Recently I wanted to use the collection.immutable.TreeMap implementation with some fairly large trees (10k - 200k elements). Unfortunately it turns out that only the basic lookup/add/delete operations perform well. All others are usually O, even simple operations like head.
There seem to be three root causes:
1. Most operations use the default implementations from IterableLike/TraversableLike, so many of these operations are defined in terms of 'iterator'. If you look at the definition of iterator in TreeSet/TreeMap you'll find that they use RedBlack#Tree.toStream, which constructs a fully realized stream of elements in the tree upon creation (so it is an O space/time operation even before starting any iteration).
2. The range related operations (range, from, to, until) construct a new tree by splitting the existing tree.
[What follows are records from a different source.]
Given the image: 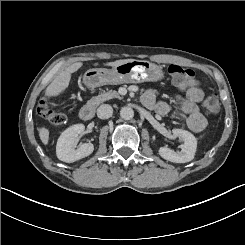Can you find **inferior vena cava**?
<instances>
[{
    "label": "inferior vena cava",
    "mask_w": 245,
    "mask_h": 245,
    "mask_svg": "<svg viewBox=\"0 0 245 245\" xmlns=\"http://www.w3.org/2000/svg\"><path fill=\"white\" fill-rule=\"evenodd\" d=\"M113 114V108L109 104H103L97 109V116L100 119H108Z\"/></svg>",
    "instance_id": "602c4592"
}]
</instances>
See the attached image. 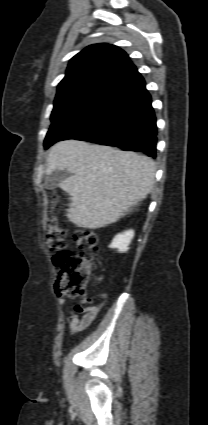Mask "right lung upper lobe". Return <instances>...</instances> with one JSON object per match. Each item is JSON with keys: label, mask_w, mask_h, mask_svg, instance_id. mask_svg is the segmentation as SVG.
Returning <instances> with one entry per match:
<instances>
[{"label": "right lung upper lobe", "mask_w": 208, "mask_h": 425, "mask_svg": "<svg viewBox=\"0 0 208 425\" xmlns=\"http://www.w3.org/2000/svg\"><path fill=\"white\" fill-rule=\"evenodd\" d=\"M132 66L128 55L117 46L90 45L70 60L55 101L79 91H102Z\"/></svg>", "instance_id": "obj_1"}]
</instances>
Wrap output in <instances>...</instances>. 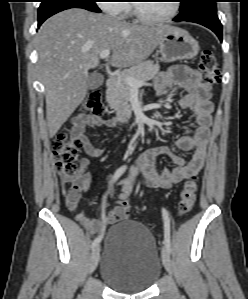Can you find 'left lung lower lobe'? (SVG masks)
<instances>
[{"instance_id":"obj_1","label":"left lung lower lobe","mask_w":248,"mask_h":299,"mask_svg":"<svg viewBox=\"0 0 248 299\" xmlns=\"http://www.w3.org/2000/svg\"><path fill=\"white\" fill-rule=\"evenodd\" d=\"M174 21H188L201 24L211 29L222 42V25L218 19L216 11L199 13L189 18H184L179 14L176 18H174Z\"/></svg>"}]
</instances>
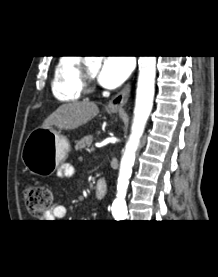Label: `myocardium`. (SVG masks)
<instances>
[{"mask_svg":"<svg viewBox=\"0 0 218 277\" xmlns=\"http://www.w3.org/2000/svg\"><path fill=\"white\" fill-rule=\"evenodd\" d=\"M80 78L83 91H91L93 89L94 75L89 72L87 66L84 64L81 65Z\"/></svg>","mask_w":218,"mask_h":277,"instance_id":"obj_1","label":"myocardium"}]
</instances>
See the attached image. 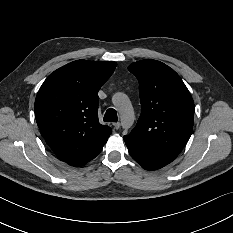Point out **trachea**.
<instances>
[{
	"instance_id": "3493384b",
	"label": "trachea",
	"mask_w": 233,
	"mask_h": 233,
	"mask_svg": "<svg viewBox=\"0 0 233 233\" xmlns=\"http://www.w3.org/2000/svg\"><path fill=\"white\" fill-rule=\"evenodd\" d=\"M103 120L105 122H117L118 121L117 111L113 108L108 109L104 115Z\"/></svg>"
}]
</instances>
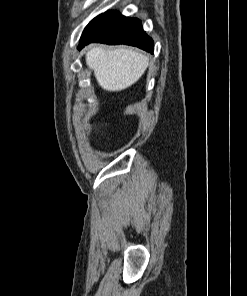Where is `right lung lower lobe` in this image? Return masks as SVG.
Instances as JSON below:
<instances>
[{"label":"right lung lower lobe","mask_w":247,"mask_h":296,"mask_svg":"<svg viewBox=\"0 0 247 296\" xmlns=\"http://www.w3.org/2000/svg\"><path fill=\"white\" fill-rule=\"evenodd\" d=\"M92 42L105 44H126L147 52L154 51L153 40L144 32L141 21L128 18L116 11H107L86 27V36L78 49Z\"/></svg>","instance_id":"obj_1"}]
</instances>
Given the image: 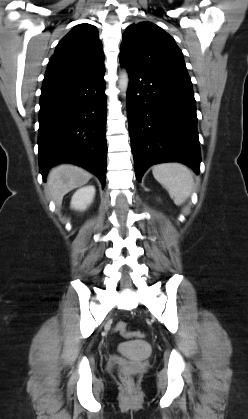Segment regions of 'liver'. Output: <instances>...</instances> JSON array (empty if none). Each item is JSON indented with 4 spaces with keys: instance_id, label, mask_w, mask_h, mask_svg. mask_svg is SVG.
Segmentation results:
<instances>
[{
    "instance_id": "6515ba94",
    "label": "liver",
    "mask_w": 248,
    "mask_h": 419,
    "mask_svg": "<svg viewBox=\"0 0 248 419\" xmlns=\"http://www.w3.org/2000/svg\"><path fill=\"white\" fill-rule=\"evenodd\" d=\"M92 175L72 164H61L52 168L47 177L46 191L57 205L62 203L65 194L86 184Z\"/></svg>"
}]
</instances>
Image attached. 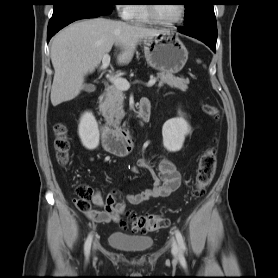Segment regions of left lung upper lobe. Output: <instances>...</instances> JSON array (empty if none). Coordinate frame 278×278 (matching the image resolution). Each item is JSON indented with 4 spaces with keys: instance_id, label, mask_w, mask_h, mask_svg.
I'll list each match as a JSON object with an SVG mask.
<instances>
[{
    "instance_id": "left-lung-upper-lobe-1",
    "label": "left lung upper lobe",
    "mask_w": 278,
    "mask_h": 278,
    "mask_svg": "<svg viewBox=\"0 0 278 278\" xmlns=\"http://www.w3.org/2000/svg\"><path fill=\"white\" fill-rule=\"evenodd\" d=\"M186 10L185 26L201 25L217 38V24L214 14V0H184Z\"/></svg>"
}]
</instances>
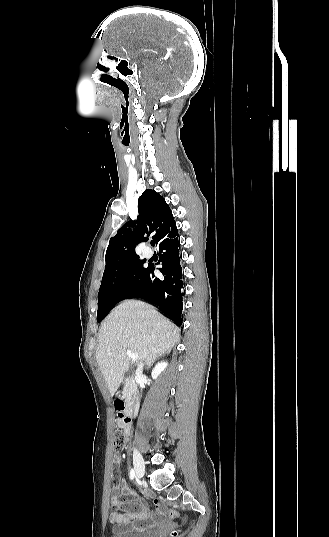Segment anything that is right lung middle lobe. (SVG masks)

Unfortunately, the size of the new tree is calculated by calling RedBlack#Tree.count. This is an O operation (also see
3. The RedBlack implementation uses nested classes and is extended by TreeMap/TreeSet. That means that any node in the tree has a pointer to the root of the tree itself. This is an obvious source of space leaks, especially when using structural sharing. See for example
SI-4084, although that particular issue may have been fixed already.
To fix the first issue I created a custom iterator for RedBlack trees (RedBlack#TreeIterator) that is constructed on O(n log n) time/space and is also much quicker at iteration. I've also added custom implementations for head/last/headOption/lastOption/init/tail. This can be found on the "trees-iterator" branch at http://github.com/erikrozendaal/scala. The diff is here: https://github.com/erikrozendaal/scala/compare/master...trees-iterator
Here's a quick overview of the performance difference of various operations. Take a large pinch of salt when looking at the numbers, since getting consistent benchmarks out of the JVM seems to be a black art. The benchmark code can be found at https://gist.github.com/1507127
Master build number is 2.10.0.rdev-4019-2011-12-20-gbba3b00.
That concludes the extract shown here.